Here at Pusher we’re always trying new approaches to web development and engineering to uncover ways of making our software more reliable. That’s why I’ve recently been using QuickCheck to fuzz test our Raft implementation with some great results.
In this blog post, I want to demonstrate how this is an an effective technique for testing distributed/concurrent systems, what makes it challenging and how you can do it yourself.
Introduction to QuickCheck
QuickCheck is a property based testing framework that lets you define invariants, or properties, about your code. When run, it generates lots of random input data, which it runs your code against and checks that none of the properties are violated.
There are many QuickCheck tutorials on the web, but they often only
focus on very contrived examples, e.g.
list == reverse (reverse list).
This is an easy-to-grasp demonstration of what it can be used for, but
we’ve found it quite uncommon that you would need to test something like
this in practice (testing encoders/decoders is the exception to this).
It is a shame that these kind of examples are the most common. I would argue that QuickCheck is actually more useful for testing messy real-world systems because there tends to be large numbers of potential edge/failure cases.
We are in the process of developing an implementation of the Raft consensus algorithm as part of a larger system written in Haskell. For more information on Raft in general, I recommend you follow the linked resources on the official website.
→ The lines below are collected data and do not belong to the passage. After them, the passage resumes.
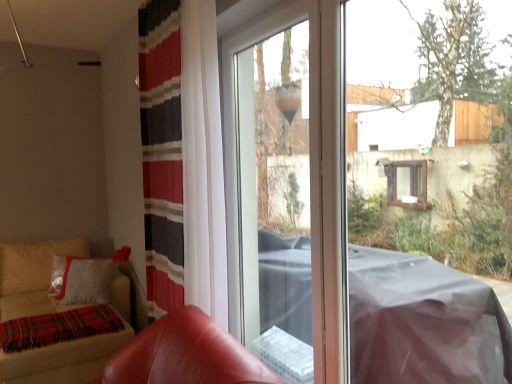 Locate an element on the screen. transparent plastic screen door at center is located at coordinates pyautogui.click(x=266, y=168).

What is the approximate height of velvet beige sofa at lower left?

35.04 inches.

The image size is (512, 384). What do you see at coordinates (186, 354) in the screenshot?
I see `leather armchair at lower left` at bounding box center [186, 354].

At what (x,y) coordinates should I click in order to perform the action: click on transparent plastic screen door at center. Please return your answer as a coordinate pair (x, y). This screenshot has height=384, width=512. Looking at the image, I should click on 266,168.

From the image's perspective, is leather armchair at lower left under velvet beige sofa at lower left?

No.

Considering the relative positions of leather armchair at lower left and velvet beige sofa at lower left in the image provided, is leather armchair at lower left to the left of velvet beige sofa at lower left from the viewer's perspective?

Incorrect, leather armchair at lower left is not on the left side of velvet beige sofa at lower left.

How far apart are leather armchair at lower left and velvet beige sofa at lower left?

leather armchair at lower left and velvet beige sofa at lower left are 6.99 feet apart from each other.

Is velvet beige sofa at lower left a part of leather armchair at lower left?

No, velvet beige sofa at lower left is not a part of leather armchair at lower left.

From the image's perspective, which one is positioned higher, velvet beige sofa at lower left or leather armchair at lower left?

From the image's view, leather armchair at lower left is above.

Who is more distant, velvet beige sofa at lower left or leather armchair at lower left?

velvet beige sofa at lower left is further away from the camera.

Is transparent plastic screen door at center at the left side of velvet beige sofa at lower left?

No, transparent plastic screen door at center is not to the left of velvet beige sofa at lower left.

Can velvet beige sofa at lower left be found inside transparent plastic screen door at center?

No, velvet beige sofa at lower left is not a part of transparent plastic screen door at center.

From a real-world perspective, is transparent plastic screen door at center under velvet beige sofa at lower left?

Incorrect, from a real-world perspective, transparent plastic screen door at center is higher than velvet beige sofa at lower left.

Does transparent plastic screen door at center have a smaller size compared to velvet beige sofa at lower left?

Yes.

I want to click on screen door above the plaid woolen blanket at lower left (from the image's perspective), so click(x=266, y=168).

Between transparent plastic screen door at center and plaid woolen blanket at lower left, which one is positioned in front?

transparent plastic screen door at center is in front.

Does transparent plastic screen door at center appear on the right side of plaid woolen blanket at lower left?

Yes, transparent plastic screen door at center is to the right of plaid woolen blanket at lower left.

Is point (232, 290) farther from viewer compared to point (98, 330)?

No, (232, 290) is in front of (98, 330).

Consider the image. Between plaid woolen blanket at lower left and transparent plastic screen door at center, which one has smaller width?

transparent plastic screen door at center.

Is transparent plastic screen door at center completely or partially inside plaid woolen blanket at lower left?

No, transparent plastic screen door at center is not a part of plaid woolen blanket at lower left.

Which is behind, plaid woolen blanket at lower left or transparent plastic screen door at center?

plaid woolen blanket at lower left is more distant.

Is plaid woolen blanket at lower left oriented away from transparent plastic screen door at center?

No, plaid woolen blanket at lower left is not facing away from transparent plastic screen door at center.

I want to click on armchair in front of the transparent plastic screen door at center, so click(x=186, y=354).

From the picture: How many degrees apart are the facing directions of transparent plastic screen door at center and leather armchair at lower left?

transparent plastic screen door at center and leather armchair at lower left are facing 6.19 degrees away from each other.

Is transparent plastic screen door at center turned away from leather armchair at lower left?

transparent plastic screen door at center does not have its back to leather armchair at lower left.

From a real-world perspective, which is physically above, transparent plastic screen door at center or leather armchair at lower left?

transparent plastic screen door at center.

Does velvet beige sofa at lower left appear on the left side of transparent plastic screen door at center?

Yes, velvet beige sofa at lower left is to the left of transparent plastic screen door at center.

Is velvet beige sofa at lower left oriented away from transparent plastic screen door at center?

No.

Is velvet beige sofa at lower left positioned beyond the bounds of transparent plastic screen door at center?

velvet beige sofa at lower left is positioned outside transparent plastic screen door at center.

Is velvet beige sofa at lower left taller than transparent plastic screen door at center?

In fact, velvet beige sofa at lower left may be shorter than transparent plastic screen door at center.

Where is `furniture that appears below the leather armchair at lower left (from the image's perspective)`? The image size is (512, 384). furniture that appears below the leather armchair at lower left (from the image's perspective) is located at coordinates (72, 350).

Identify the location of armchair on the right of velvet beige sofa at lower left. (186, 354).

From the image, which object appears to be farther from plaid woolen blanket at lower left, leather armchair at lower left or velvet beige sofa at lower left?

Based on the image, leather armchair at lower left appears to be further to plaid woolen blanket at lower left.

Based on the photo, estimate the real-world distances between objects in this image. Which object is closer to transparent plastic screen door at center, plaid woolen blanket at lower left or velvet beige sofa at lower left?

plaid woolen blanket at lower left is positioned closer to the anchor transparent plastic screen door at center.

When comparing their distances from leather armchair at lower left, does plaid woolen blanket at lower left or velvet beige sofa at lower left seem closer?

The object closer to leather armchair at lower left is plaid woolen blanket at lower left.

Looking at this image, from the image, which object appears to be nearer to leather armchair at lower left, plaid woolen blanket at lower left or transparent plastic screen door at center?

transparent plastic screen door at center lies closer to leather armchair at lower left than the other object.

When comparing their distances from transparent plastic screen door at center, does velvet beige sofa at lower left or plaid woolen blanket at lower left seem closer?

plaid woolen blanket at lower left.

Based on their spatial positions, is plaid woolen blanket at lower left or leather armchair at lower left further from transparent plastic screen door at center?

plaid woolen blanket at lower left lies further to transparent plastic screen door at center than the other object.

Looking at this image, estimate the real-world distances between objects in this image. Which object is further from plaid woolen blanket at lower left, velvet beige sofa at lower left or transparent plastic screen door at center?

transparent plastic screen door at center is further to plaid woolen blanket at lower left.

From the image, which object appears to be nearer to transparent plastic screen door at center, leather armchair at lower left or velvet beige sofa at lower left?

leather armchair at lower left is positioned closer to the anchor transparent plastic screen door at center.

Image resolution: width=512 pixels, height=384 pixels. I want to click on armchair between velvet beige sofa at lower left and transparent plastic screen door at center, so click(186, 354).

I want to click on furniture between leather armchair at lower left and plaid woolen blanket at lower left along the z-axis, so click(x=72, y=350).

Where is `blanket between velvet beige sofa at lower left and transparent plastic screen door at center in the horizontal direction`? Image resolution: width=512 pixels, height=384 pixels. blanket between velvet beige sofa at lower left and transparent plastic screen door at center in the horizontal direction is located at coordinates (58, 327).

Locate an element on the screen. screen door located between leather armchair at lower left and plaid woolen blanket at lower left in the depth direction is located at coordinates (266, 168). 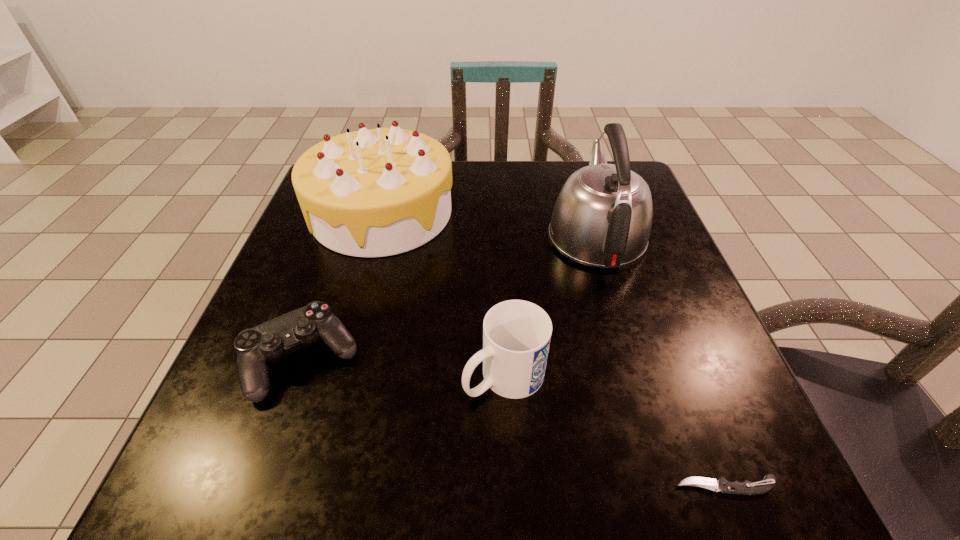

Distributed systems are notoriously hard to test. Because nodes in a cluster will process instructions concurrently, there are factorially many permutations of orders in which these can be executed in. Each one of these permutations can have its own unique bugs and edge cases. Testing all of these manually is impossible.
Short of formally proving correctness (which the authors of the Raft paper did do), the next best thing is performing fuzz testing. Rather than testing with constant input, fuzz tests randomly generate input each time they are run. The main advantage of this is that the large amount of input data is likely to cover edge cases that the programmer did not consider.
Generating random input data like this is central to how QuickCheck works. A significant advantage of QuickCheck and Haskell over other fuzz testing techniques is that tests are completely reproducible; the caveat is that this is only true if the code you are testing does not have side effects on parts of the system that is not being tested.
QuickCheck was a nice fit for testing Raft because the Raft paper already lists five properties (See figure 3 from the paper) that a correct Raft implementation cannot violate.
These properties could be directly converted into QuickCheck properties, which is great because one of the trickiest things about using QuickCheck is coming up with the properties in the first place.
How we tested
The idea was to simulate running a Raft cluster against arbitrary input commands, while checking the Raft properties. At a high level, the steps involved are:
- Start multiple instances of Raft in an initial state
- Generate a list of arbitrary Raft commands (
- Iteratively feed each command to one of the Raft instances
- Run the instance on the command
- Check no properties were violated
Implementing this turned out to be challenging for a number of reasons.
A deterministic scheduler
Raft nodes are meant to be run concurrently, but we need to run them sequentially if we want reproducible results. In order to solve this, we generated a “schedule” up front as a QuickCheck arbitrary value. This schedule was essentially just a repeating list of node IDs in a random order. At each iteration in the simulation, the next node ID will be taken from the head of this, and this would be the node that is run.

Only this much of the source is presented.